Développer la médecine prédictive
Cette approche est partagé par Luc Montagnier, prix Nobel de Médecine en 2008 et qui s'est exprimé dans ce sens dans Le Monde en 2012. Les deux hommes militent pour l'établissement d'une médecine 4P : prédictive, personnalisée, participative, préventive. Cela nécessite de faire évoluer la relation entre les patients et leur médecin, les missions des médecins généralistes, les choix d'investissement dans la recherche... Pour Luc Montagnier, la médecine prédictive permettra, dans quelques années, de détecter de manière précoce les marqueurs liés à l'apparition de maladie d'évolution lente, grâce à la révolution génomique et de nouvelles technologies. Le système ne doit plus être centré sur la maladie, mais sur la personne et la santé. Il faut sortir la santé des hôpitaux.
Cela passe aussi par un changement des mentalités et la mise en place de nouvelles pratiques telles que la télémédecine, la visiophonie chez le Samu ou la mise en place d'un Cloud pour faciliter les transfert et l'acheminent de patients vers les Urgences, grâce à un service de géolocalisation.
Les champs d'application de cette médecine prédictive et préventive seraient énormes et pourraient représenter des développements économiques et industriels importants.

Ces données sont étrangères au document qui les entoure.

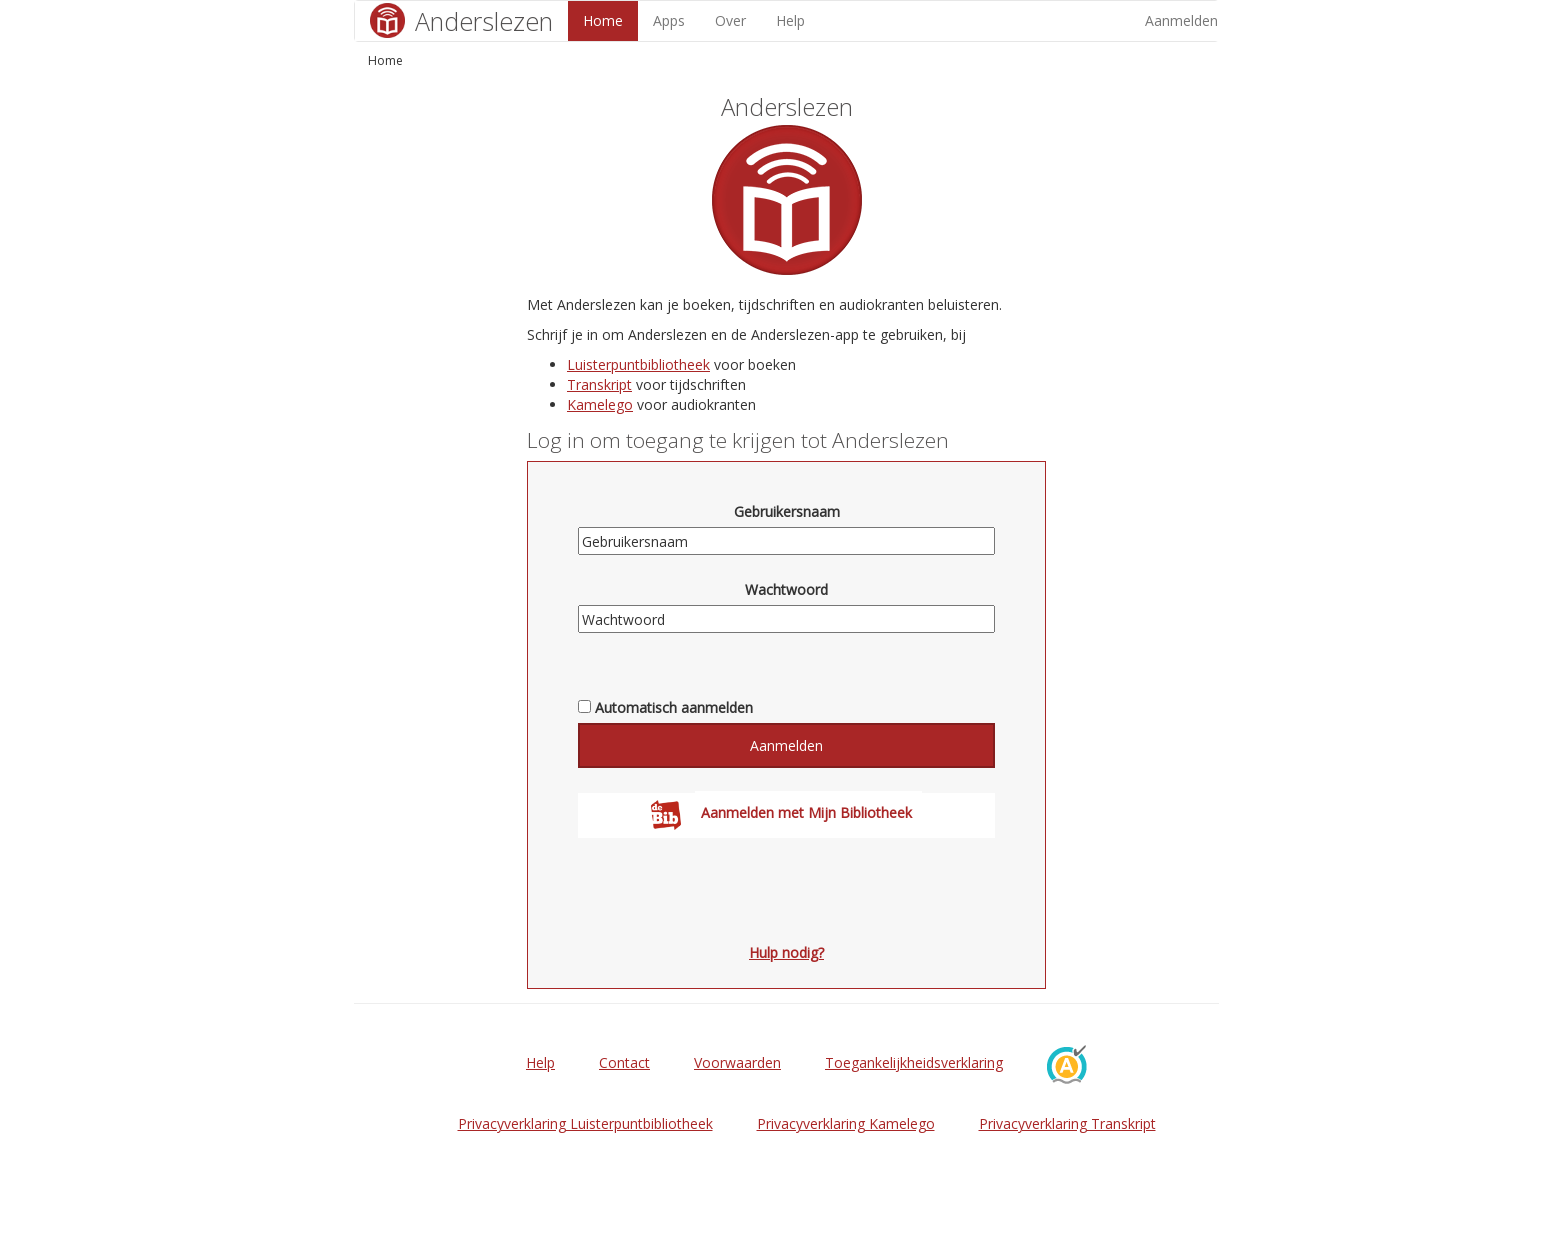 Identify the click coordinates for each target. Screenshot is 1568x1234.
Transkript (599, 384)
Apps (669, 20)
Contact (624, 1062)
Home (603, 20)
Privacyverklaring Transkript (1067, 1123)
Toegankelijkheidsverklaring (914, 1062)
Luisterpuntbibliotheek (638, 364)
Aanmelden (1181, 20)
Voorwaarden (737, 1062)
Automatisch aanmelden (674, 707)
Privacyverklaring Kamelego (846, 1123)
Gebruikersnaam (787, 511)
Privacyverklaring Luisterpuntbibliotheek (585, 1123)
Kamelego (600, 404)
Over (730, 20)
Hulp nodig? (786, 952)
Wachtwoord (786, 589)
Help (790, 20) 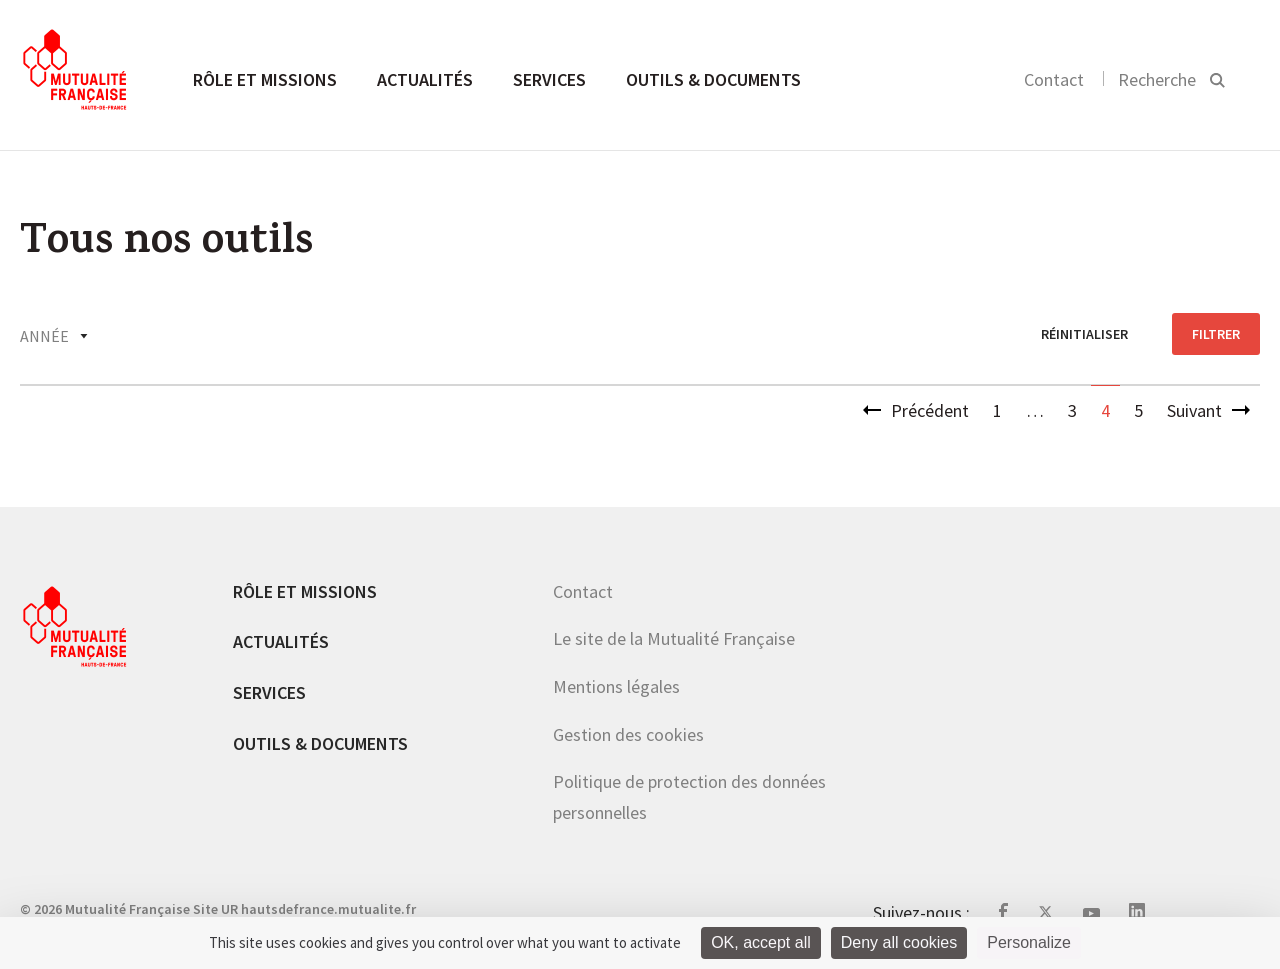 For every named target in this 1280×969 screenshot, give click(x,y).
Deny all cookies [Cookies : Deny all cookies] (899, 942)
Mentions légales (616, 686)
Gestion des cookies (628, 734)
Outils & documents (713, 79)
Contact (1054, 79)
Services (549, 79)
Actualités (425, 79)
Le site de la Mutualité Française (674, 638)
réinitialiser (1084, 334)
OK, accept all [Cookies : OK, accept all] (761, 942)
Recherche (1157, 79)
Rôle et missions (265, 79)
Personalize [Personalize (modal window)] (1029, 942) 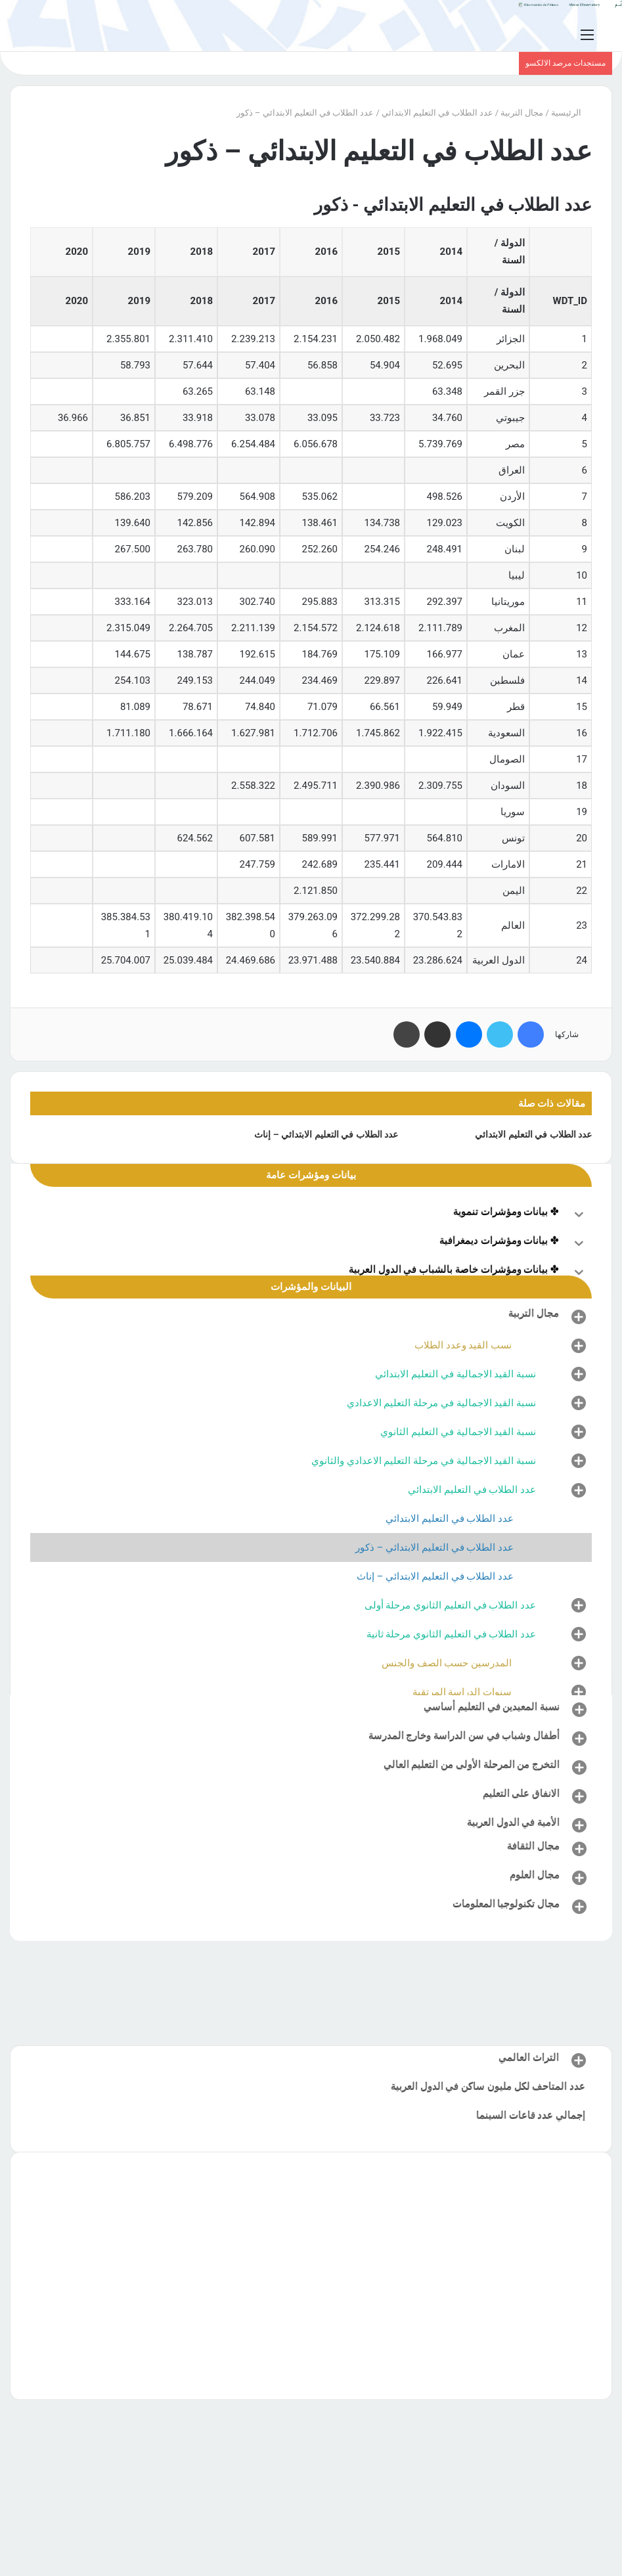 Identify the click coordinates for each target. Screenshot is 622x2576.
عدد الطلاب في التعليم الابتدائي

L'apologie de la technologie
Jean Michel Billaud appelle les start-up de santé à imiter leurs semblables aux États-Unis, qui y fleurissent depuis quelques années, et qui commercialisent des « trackers de signaux de santé (que l'on peut insérer dans le corps, que l'on porte sur soi, que l'on installe chez soi). D'autres mettent en œuvre des plate-formes en mode cloud pour enregistrer en temps réel ou non, les données acquises par ces trackers. D'autres créent des réseaux sociaux de patients, des « apps » sur smartphones, des sites d'information médicale à l'intention du plus grand nombre. » Toutes les technologies américaines qui permettent de gérer ses données médicales en ligne, et dont on a déjà parlé des possibles dérives, le séquençage génomique sur le marché grand public, qui pour lui est l'avenir de la e-santé, les scanners moléculaires, sont le futur de la médecine, ce vers quoi il faut tendre. Et si la France est aujourd'hui en retard, c'est pour protéger les intérêts financiers du monde médico-pharmaceutique qui n'aurait pas intérêt à ce que l'e-santé et l'automédication se développe trop.
Cependant, on peut s'interroger sur le bien fondé de l'ensemble de ces demandes. La santé est un sujet sérieux qui doit rester entre les mains de professionnels, même si des améliorations sont effectivement à mettre en place dans le système médical français. De plus, il est fort peu probable que l'ensemble de la société ait envie de connaître à l'avance tout le mal qui pourrait lui arriver, vivre en attendant des maladies qui n'arriveront peut-être pas et absorber des médicaments en conséquences. La prévention et une refonte du système médical, oui, mais de façon concertée et à un niveau raisonnable.